Review question

When can this equation involving algebraic fractions hold? Add to your resource collection Remove from your resource collection Add notes to this resource View your notes for this resource

Ref: R8407

Solution

In this question, $a$ and $b$ are distinct, non-zero real numbers, and $c$ is a real number.

1. Show that, if $a$ and $b$ are either both positive or both negative, then the equation $\frac{x}{x-a}+\frac{x}{x-b}=1$ has two distinct real solutions.
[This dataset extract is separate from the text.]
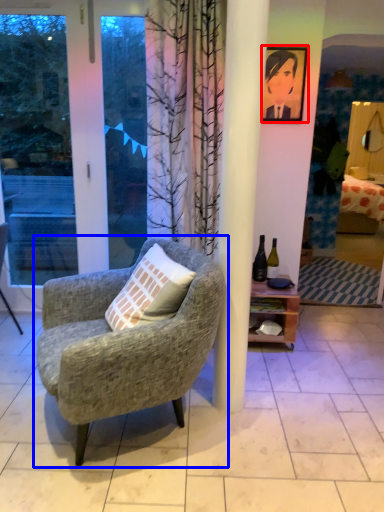 Question: Among these objects, which one is farthest to the camera, picture frame (highlighted by a red box) or chair (highlighted by a blue box)?

Choices:
 (A) picture frame
 (B) chair

Answer: (A)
Clearly $x \neq a$ and $x \neq b$. We multiply through by $(x-a)(x-b)$ to clear the denominators, and get the equation $x(x-b)+x(x-a)=(x-a)(x-b),$ which, after multiplying out and rearranging, becomes $x^2=ab.$ This equation will have two distinct real roots ($\pm\sqrt{ab}$) as long as $ab>0$, which happens exactly when $a$ and $b$ are either both positive or both negative.

1. Show that the equation $\frac{x}{x-a}+\frac{x}{x-b}=1+c$ has exactly one real solution if $c^2=-\dfrac{4ab}{(a-b)^2}$.
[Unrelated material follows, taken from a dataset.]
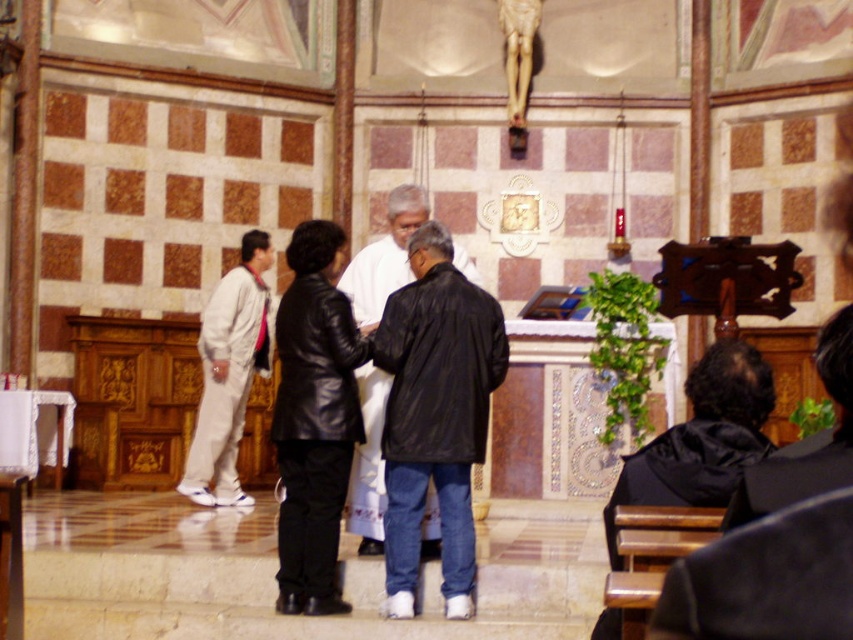 You are standing at the entrance of the church and want to approach the black leather jacket at lower right and the light beige fabric pants at left. Which one is farther from your current position?

The black leather jacket at lower right is 68.98 feet away from the light beige fabric pants at left, so the one farther from your current position depends on their exact locations. However, since the distance between them is given, but without knowing your starting point, it is impossible to determine which is farther without additional information.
We multiply through by $(x-a)(x-b)$ as in the first part, this time finding, for $x$ not equal to $a$ or $b$, that $x(x-b)+x(x-a) = (1+c)(x-a)(x-b).$ Expanding this gives $x^2-bx+x^2-ax = x^2-ax-bx+ab +cx^2-acx-bcx+abc,$ which rearranges to the quadratic $(1-c)x^2 + c(a+b)x - abc - ab = 0.$

We know that a quadratic equation has one (repeated) real solution if and only if the discriminant is equal to zero.

So the quadratic has one real solution if and only if $c^2(a+b)^2+4(1-c)(abc+ab)=0.$ Expanding this gives $c^2(a^2+2ab+b^2)+4abc-4c^2ab+4ab-4abc=0,$ that is, $c^2(a^2-2ab+b^2)+4ab=0.$ Rearranging this yields the result we desire: the equation has exactly one real solution if and only if $c^2=-\frac{4ab}{(a-b)^2}.$

Show that this equation can be written $c^2=1-\left(\dfrac{a+b}{a-b}\right)^2$ and deduce that it can only hold if $0 < c^2 \leq 1$.

Looking at the equation we have and the equation we’d like to get to, it would be good if we could prove that $-4ab=(a-b)^2-(a+b)^2.$

Expanding, we see that $(a-b)^2-(a+b)^2=a^2-2ab+b^2-a^2-2ab-b^2=-4ab,$ and so $c^2 = -\frac{4ab}{(a-b)^2} = \frac{(a-b)^2 - (a+b)^2}{(a-b)^2} = 1 - \left(\frac{a+b}{a-b}\right)^2.$

Looking closely at the equation $c^2=1-\left(\frac{a-b}{a+b}\right)^2,$ we see that since $\left(\frac{a-b}{a+b}\right)^2 \geq 0,$ we must have $c^2 \leq 1$.

Furthermore, since $c$ is real, we must have $c^2 \geq 0$. However, $c^2=0$ if and only if $4ab=0$ (using our first expression for $c$).
But we were told at the beginning that $a$ and $b$ were both non-zero, so this cannot happen.

So $0<c^2\le 1$.

In fact, we were also told that $a$ and $b$ are distinct, so we cannot have $a-b=0$, and hence we cannot have $c=1$ either. So $0<c^2<1$.

A subtle point; the question is worded as “show that $A$ can only hold if $B$”, where $A$ and $B$ are statements.

(Here $A$ is the statement “$c^2=-\dfrac{4ab}{(a-b)^2}$”, while $B$ is the statement “$0 < c^2 \leq 1$”.)

The statement means “if $A$ is true, then $B$ must also be true”. This is different from saying “$A$ if $B$”, which means “if $B$ is true, then $A$ must also be true”. The two statements are converses of each other. The converse of a true result is sometimes, but not always, true, and we must take care to ensure that we know which statement we are attempting to prove.